Mit dem Lernen verhält es sich ähnlich. Wäre der Schuhladen das Schulsystem, würde er nur wenige Schuhmodelle in den drei häufigsten Standardgrößen anbieten. Warum werden wir gezwungen, uns auf wenige Schuhgrößen/Schulformen zu beschränken, mit denen wir unter Umständen gar nicht zurechtkommen? Wie irrsinnig ist denn die Annahme, dass alle Menschen auf die gleiche Art und Weise lernen? Lernen ist ein individueller Prozess. Unser Schulsystem mit seinen limitierten Vorgaben und Regeln kann einfach nicht für jeden passen. Doch neu zu denken ist schwierig.
Neu zu denken ist schwierig. Die Meinung, Lernen sei nur in der Schule möglich, hält sich fest in der Gesellschaft.
Als wir uns für ein nomadisches Leben entschieden, wehte uns in unserem Umfeld harscher Gegenwind ins Gesicht. Freunde kritisierten uns heftig. Nur die wenigen gleichgesinnten Eltern verstanden uns, doch die mussten wir in Deutschland erst einmal finden.
In Freilerner-Gruppen im Internet und durch die Fernschule Clonlara lernte ich andere Vordenker kennen. Es war wie ein Nachhausekommen. Zuerst war da natürlich Karen damals bei Clonlara, die die ganze Familie betreute. Mit Heike führte ich zahlreiche mutmachende Gespräche am Telefon. Stefanie entdeckte ich über ihr Buch und ihre Webseite. Und schließlich kamen wir alle mit der Idee zu diesem Buch zusammen. In stundenlangen Skypekonferenzen überlegten wir uns Fragen, planten das Projekt und lektorierten gemeinsam die Texte. Wir haben viel gelacht, hart gearbeitet, manchmal auch geflucht und vor allem unglaublich viel gelernt!

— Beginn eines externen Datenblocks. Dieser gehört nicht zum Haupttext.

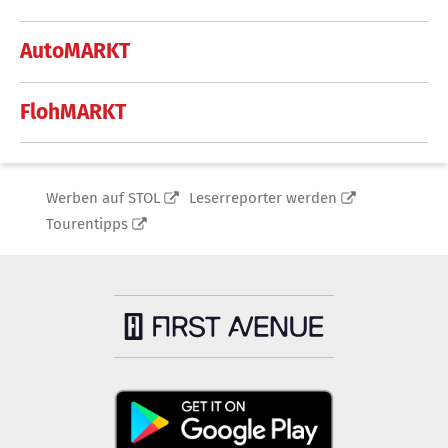
AutoMARKT
FlohMARKT
Werben auf STOL
Leserreporter werden
Tourentipps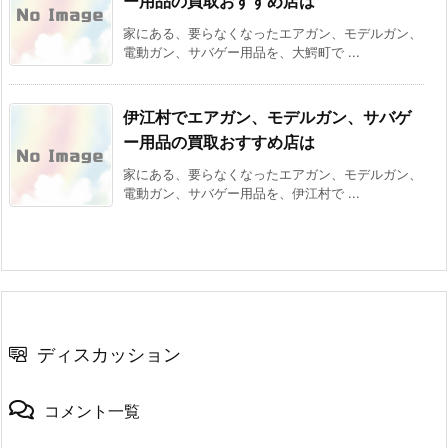
ー用品の買取おすすめ店は
家にある、要らなくなったエアガン、モデルガン、
電動ガン、サバゲー用品を、大鰐町で ...
伊江村でエアガン、モデルガン、サバゲ
ー用品の買取おすすめ店は
家にある、要らなくなったエアガン、モデルガン、
電動ガン、サバゲー用品を、伊江村で ...
ディスカッション
コメント一覧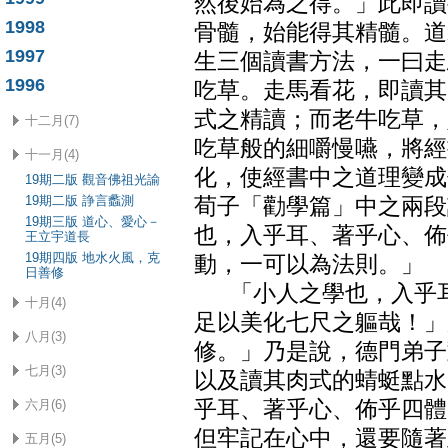
然後始為之得。」此即讀
1998
骨髓，始能得其精髓。道
1997
生三個讀書方法，一曰走
1996
吃草。走馬看花，即讀其
式之精讀；而老牛吃草，
十二月(7)
吃草般的細嚼慢嚥，將經
十一月(4)
化，使經書中之道理變成
19期二版 觀音佛祖光諭
19期二版 諍言蠡測
荀子「勸學篇」中之兩段
19期三版 道心、愛心－
也，入乎耳、著乎心、佈
王立宇道長
19期四版 地水火風，克
動，一可以為法則。」
日善修
「小人之學也，入乎耳
十月(4)
足以美化七尺之軀哉！」
八月(3)
修。」乃是說，德門弟子
七月(3)
以及讀其肉式的蜻蜓點水
乎耳、著乎心、佈乎四體
六月(6)
但牢記在心中，還要隨著
五月(5)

Liebe Familien da draußen, wir wollen euch Mut machen, euren individuellen Weg zu gehen. Und wenn ihr im Schuhladen steht und euch kein Schuh passt, dann lauft eben barfuß.
Gabi Reichert
Das hier ist unsere Pressemeldung.
Freies Lernen ohne Schule – Erfahrungsberichte von Familien
Schule – ein Ort, an dem junge Menschen gerne lernen? Leider ist das heute für viele in Deutschland nicht die Realität. Angesichts der Mängel im staatlichen Schulsystem suchen immer mehr Familien nach Alternativen und weichen zunehmend auf private Schulen und Einrichtungen aus oder suchen ganz neue Wege. Das sogenannte Freie Lernen ohne Schule ist bereits in vielen europäischen Ländern eine gängige Praxis. In Deutschland – wo die Behörden diese Form des Lernens noch verbieten – wissen die wenigsten Eltern, was Freies Lernen bedeutet oder sie haben Vorurteile.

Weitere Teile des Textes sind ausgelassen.